Maria Aguiniga, a public safety commissioner, addressed the council twice — once on behalf of the commission and once as a private citizen — and stressed the importance of having city leaders make substantive moves to show residents they care.
“Lompoc needs to do a better job informing [its] residents that, 'hey, we have your back, we know what’s going on and we’re working on it,'” she said while speaking on behalf of herself.
“Residents out there are losing hope,” she added. “They’re losing hope, they’re losing faith [and] they’re losing trust and confidence in our local law enforcement and our local leadership. We need to bring that confidence back.”
The city had already begun moving forward on at least one of the recommendations.

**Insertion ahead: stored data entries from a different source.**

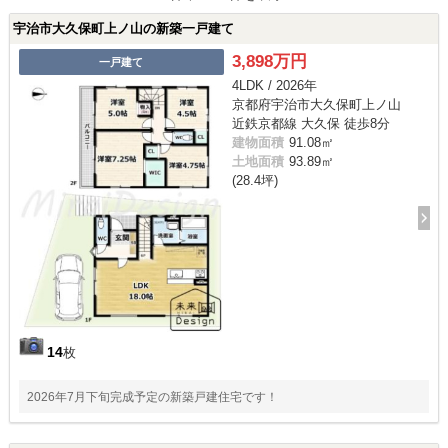
宇治市大久保町上ノ山の新築一戸建て
3,898万円
一戸建て
4LDK / 2026年
京都府宇治市大久保町上ノ山
近鉄京都線 大久保 徒歩8分
建物面積
91.08㎡
土地面積
93.89㎡
(28.4坪)
14
枚
2026年7月下旬完成予定の新築戸建住宅です！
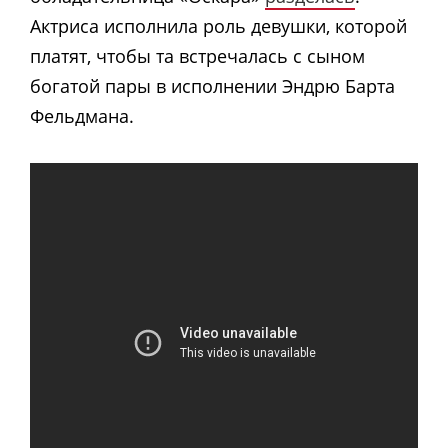
Актриса исполнила роль девушки, которой
платят, чтобы та встречалась с сыном
богатой пары в исполнении Эндрю Барта
Фельдмана.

In December, city officials announced workers had installed a dozen cameras in certain “strategic locations” around the city and plans called for the installation of about 80 more.
As part of the program being explored thanks to Tuesday’s vote, businesses and residents will be able to register their own cameras with the Lompoc Police Department to assist in investigations.
Santa Maria, Arroyo Grande and San Luis Obispo are among the Central Coast cities that have already implemented similar programs.
Aguiniga said she’s heard from people who have expressed “peace of mind” after the new cameras went up.
She noted that people are often reluctant to cooperate with police out of fear of retaliation from criminals and suggested that an expanded camera program could do wonders.
“A lot of people are in favor of this because cameras will become the witnesses and [people] won’t have to be out there exposing themselves to retaliation,” she said.
One point of contention for the members of the council was the suggestion to increase the frequency of Public Safety Commission meetings.
At its previous meeting, on Dec. 17, the City Council held a lengthy discussion regarding the future of all the city’s 11 commissions and committees.
That discussion came about, in large part, because of the high costs associated with some of the commission and committee meetings.
According to a staff report provided at that meeting, the Public Safety Commission meetings cost the city about $38,000 in 2018, and that was just with four meetings.
Much of that cost came from having six city employees attend each meeting.
Mayor Jenelle Osborne, who is a member of the ad hoc committee scheduled to prepare a report in the next few months on the other commissions and committees, said she was reluctant to approve increasing the frequency of the Public Safety Commission meetings without first exploring ways to cut costs.
“We need to allow some flexibility to address the ongoing cost because I don’t want to take away those funds that could be used for implementing some of these other programs or buying more cameras and getting them installed faster,” she said.
In response to her concerns, Councilman Jim Mosby, who made the initial motion in favor of monthly meetings, altered his motion to allow the Public Safety Commission to discuss and bring back recommendations to the City Council on ways to reduce the cost of their meetings.
Mosby said he was in favor of the move, in large part, because of the comments made at the Public Safety Commission’s emotional Oct. 16 meeting, which drew more than 100 attendees and took place just four days after 15-year-old Erik Villa Vargas was killed and two others were injured in a shooting the Lompoc Police Department described as gang-related.
"The people said [they] wanted this," he said.